Justo al acabar la frase, el Tauros echó su pata delantera derecha hacia atrás, mugió, y se echó a correr hacia el grupo explorador, con la ira que solo un Pokémon salvaje alterado podía tener.
El pequeño equipo se quedó quieto, y agacharon sus cabezas, preparados para dejarse vencer…
-Cindaquil-
Llegaron jadeando hacia el lugar de donde procedían los gritos, y se sorprendieron al ver que sus compañeros estaban siendo atacados por un Tauros. O iban a ser atacados. El Tauros se estaba preparando para atacar.
-¿Qué hacemos, jefa? –Preguntó Squirtle, mirando fijamente al Tauros.- Por lo que veo, no tenemos mucho tiempo.
Cindaquil meditó unos instantes.
-¿Qué tenemos en la bolsa? –Preguntó, sin dejar de observar a sus compañeros.- Vamos, ¡rápido!
Munchlax miró rápidamente, y sacó tres Semillas Bomba.
-¡Jefa! ¡Semillas Bomba! –Exclamó, quedándose una y dándole las otras dos a los otros componentes de su equipo.
Cindaquil asintió y se escondió detrás de una pared, mirando al Tauros.
-A la de tres… Una… Dos…. ¡TRES!
Las Semillas Bombas fueron lanzadas con precisión. Una le cayó justamente al Tauros, que gritó de dolor justo cuando iba a abalanzarse sobre Vulpix y los demás.
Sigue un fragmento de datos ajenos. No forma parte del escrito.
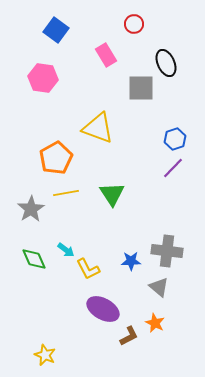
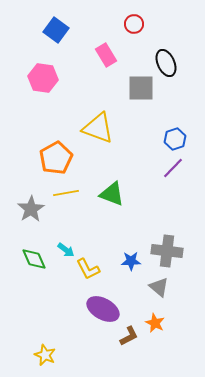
green triangle: rotated 36 degrees counterclockwise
Las otras dos cayeron a los lados, haciendo que subiera las patas delanteras, quedándose a dos patas, y finalmente, cayera de espaldas, y se quedara pataleando el aire.
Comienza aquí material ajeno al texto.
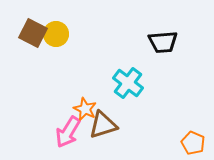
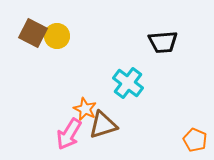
yellow circle: moved 1 px right, 2 px down
pink arrow: moved 1 px right, 2 px down
orange pentagon: moved 2 px right, 3 px up
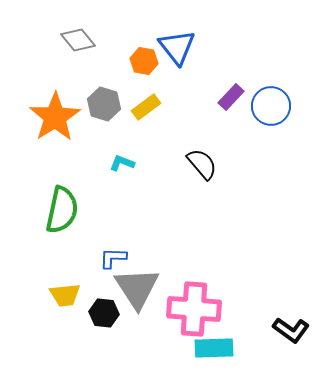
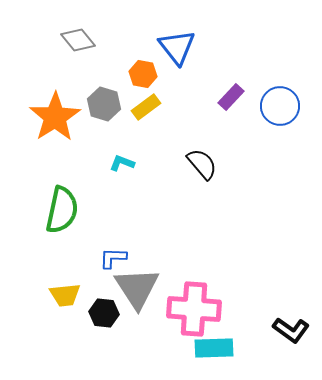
orange hexagon: moved 1 px left, 13 px down
blue circle: moved 9 px right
-¡Corred! ¡La escalera no está lejos! ¡Vamos! –Gritó Cindaquil, yendo a buscar a sus compañeros, mientras Munchlax y Squirtle se quedaban alrededor del Tauros, dispuestos a atacar si las cosas se ponían feas.
-Vulpix-
Vulpix no sabía qué acababa de pasar. Bueno, realmente, ningún componente de su equipo sabía qué había pasado. Se miraron, perplejos, y de repente, oyeron un grito que los llamaba.
-¡Corred! ¡La escalera no está lejos! ¡Vamos! –Les gritó Cindaquil, corriendo hacia ellos y ayudándolos a levantarse, ya que habían caído al suelo cuando el Tauros se había quedado a dos patas.
-¿Q-qué…? –Murmuró Shinx, pero enseguida fue levantado y empujado por Cindaquil hacia la sala que se encontraba más allá del pasillo de la derecha.
Una vez allí, todos se miraron y observaron la escalera. La que daba al último piso.
-Vulpix y Cindaquil-
-Parece que al fin y al cabo, esto no era una competición, sino un trabajo en equipo… -Dijo finalmente Squirtle, para romper el silencio y la tensión que había provocado ese ataque repentino del Tauros.
-Eso parece, sí. –Dijeron Vulpix y Muchlax a la vez.
-Bueno, subamos, ¿no os parece? –Propuso Cindaquil, que estaba con un pie encima del primer escalón de la escalera que llevaba a la cima.
-¡Vamos allá! –Exclamaron todos, echando a correr escaleras arriba.
Una vez arriba, observaron que quedaban solo dos maletines. Se acercaron, cada equipo al suyo, claro está, y los abrieron, observando detenidamente lo que había en ellos. Una vez que comentaron los objetos y los compararon con los del otro equipo, volvieron al Pokégremio, donde les esperaba una cena y una cama caliente donde descansar hasta el día siguiente.